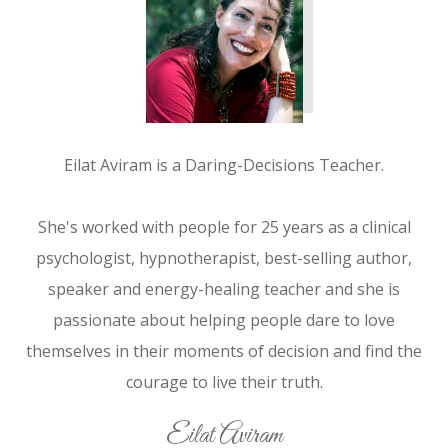
Eilat Aviram is a Daring-Decisions Teacher.
She's worked with people for 25 years as a clinical
psychologist, hypnotherapist, best-selling author,
speaker and energy-healing teacher and she is
passionate about helping people dare to love
themselves in their moments of decision and find the
courage to live their truth.
Eilat Aviram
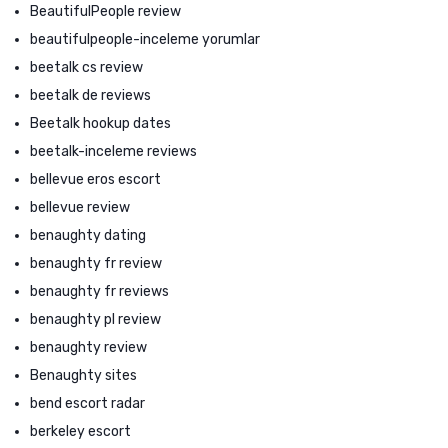
BeautifulPeople review
beautifulpeople-inceleme yorumlar
beetalk cs review
beetalk de reviews
Beetalk hookup dates
beetalk-inceleme reviews
bellevue eros escort
bellevue review
benaughty dating
benaughty fr review
benaughty fr reviews
benaughty pl review
benaughty review
Benaughty sites
bend escort radar
berkeley escort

* * * * * * * * *

*Problem*
Count every line in the records that holds "reviews" and give that count by itself.

*Finished exercise*
3